» **WHAT TO WORK ON**: Could you copy out all of the records below exactly, leaving out every picture?

(Records excerpted from a collection)
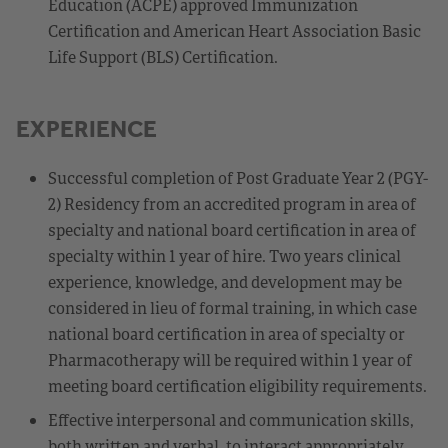
Education (ACPE) approved Immunization
Certification and American Heart Association Basic
Life Support (BLS) Certification.
EXPERIENCE
Successful completion of Post Graduate Year 2 (PGY-
2) Residency from an accredited program in area of
specialty and national board certification in area of
specialty within 1 year of hire. Two years clinical
experience, knowledge, and development may be
considered in lieu of formal training, in which case
national board certification in area of specialty or
Pharmacotherapy will be required within 1 year of
meeting board certification eligibility requirements.
Effective interpersonal and communication skills,
both written and verbal, to interact appropriately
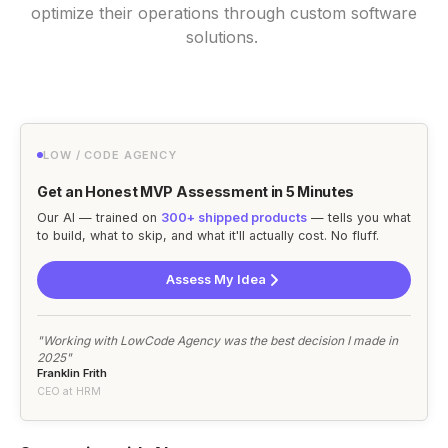
optimize their operations through custom software
solutions.
LOW / CODE AGENCY
Get an Honest MVP Assessment in 5 Minutes
Our AI — trained on
300+ shipped products
— tells you what
to build, what to skip, and what it'll actually cost. No fluff.
Assess My Idea
"Working with LowCode Agency was the best decision I made in
2025"
Franklin Frith
CEO at HRM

» **ANSWER SPACE**:
Education (ACPE) approved Immunization
Certification and American Heart Association Basic
Life Support (BLS) Certification.
EXPERIENCE
Successful completion of Post Graduate Year 2 (PGY-
2) Residency from an accredited program in area of
specialty and national board certification in area of
specialty within 1 year of hire. Two years clinical
experience, knowledge, and development may be
considered in lieu of formal training, in which case
national board certification in area of specialty or
Pharmacotherapy will be required within 1 year of
meeting board certification eligibility requirements.
Effective interpersonal and communication skills,
both written and verbal, to interact appropriately
optimize their operations through custom software
solutions.
LOW / CODE AGENCY
Get an Honest MVP Assessment in 5 Minutes
Our AI — trained on
300+ shipped products
— tells you what
to build, what to skip, and what it'll actually cost. No fluff.
Assess My Idea
"Working with LowCode Agency was the best decision I made in
2025"
Franklin Frith
CEO at HRM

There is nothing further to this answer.